O Antônio sentou-se fora de casa, num monte de pedras, à espera.

Não se atrevia a entrar.

Não queria ver morrer a filha.

De instante a instante ia à porta, chamava a mulher, pedia notícias…

Já principiava a clarear o céu quando a Anitas soltou um grito que atravessou o coração do pai nem que fosse um golpe certeiro de navalha.

O homem levantou-se sufocado. Apertava o peito com as mãos.

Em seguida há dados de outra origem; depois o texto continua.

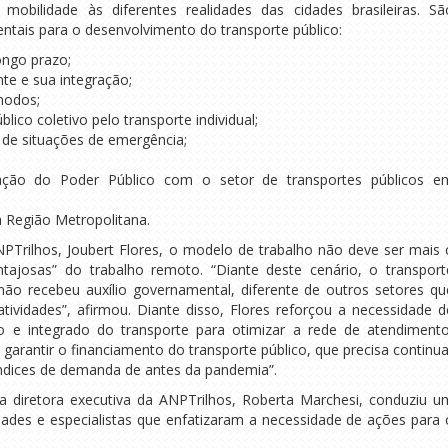
obilidade às diferentes realidades das cidades brasileiras. Sã
ntais para o desenvolvimento do transporte público:
ngo prazo;
nte e sua integração;
modos;
lico coletivo pelo transporte individual;
 de situações de emergência;
ação do Poder Público com o setor de transportes públicos e
a Região Metropolitana.
PTrilhos, Joubert Flores, o modelo de trabalho não deve ser mais 
tajosas” do trabalho remoto. “Diante deste cenário, o transport
não recebeu auxílio governamental, diferente de outros setores qu
ividades”, afirmou. Diante disso, Flores reforçou a necessidade d
 e integrado do transporte para otimizar a rede de atendimento
e garantir o financiamento do transporte público, que precisa continua
ices de demanda de antes da pandemia”.
diretora executiva da ANPTrilhos, Roberta Marchesi, conduziu u
dades e especialistas que enfatizaram a necessidade de ações para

Parecia-lhe que morria.

Seguiu-se um silêncio e, de repente, o Antônio ouviu outra voz… um vagido muito fraco…

Então… só então, a imagem horrível da criança apareceu no seu espírito.

Ali estava o maldito concebido no pecado, o ente monstruoso que lhe trouxera a desonra.

Até ali só pensara na filha, na sua Anitas que ele não queria ver morta. O resto desaparecera.

Mas o vagido do inocente fez-lhe reviver num segundo a tortura dos longos meses passados, a injúria, a afronta que não fora vingada, a imagem do homem desconhecido que ele nunca pudera encontrar e que àquela hora se ria do mal que fizera e ficara sem castigo.

E nunca saberia… e toda a vida teria ao seu lado a criança a lembrar-lhe a sua desgraça.

Para toda a parte onde fosse, o povo o apontaria e faria escárnio dele…

De que lhe servia a sua existência inteira de bom trabalhador e de homem honrado? De que lhe servia a saúde e a força dos braços, se dali por diante era obrigado a arrastar a sua vergonha como um aleijado arrasta pelas estradas a sua miséria?

Maldição!

Ao nascente o alvorecer crescia.

Os pássaros ramalhavam e piavam nas árvores.

Os galos principiavam a cantar.

O Antônio ergueu-se como um homem bêbedo.

Aproximou-se do poço. Um poço fundo, cheio de água fresca e leve que nunca secava, que lhe alimentava a horta o Verão todo, sem baixar…

Despiu a jaleca. Tirou o barrete.

Juntou as mãos, fez ato de contrição, pediu a Nossa Senhora e a Santa Brígida que lhe perdoassem pelo muito que sofrera e que lhe olhassem pela Anitas, que a não desamparassem…

Benzeu-se devagar.

Debruçou-se; à luz vaga do amanhecer viu um momento a sua imagem refletida na água quieta, funda e negra…

Ouviu-se o ruído surdo de um mergulho.

Mais nada.

O nascente estava todo cor-de-rosa.

Os pássaros cantavam; e na estrada ia passando gente a caminho do trabalho.

Na mesma hora, a Anitas, livre do seu mal, olhava com espanto para a criança que acabava de morrer.

De onde viera aquele menino?

Porque seria que a mãe se debruçara para ela chorando e lho dera a beijar como se fosse um Menino Jesus, antes de o estender, muito quietinho, num tabuleiro, com as mãos cruzadas sobre o peito?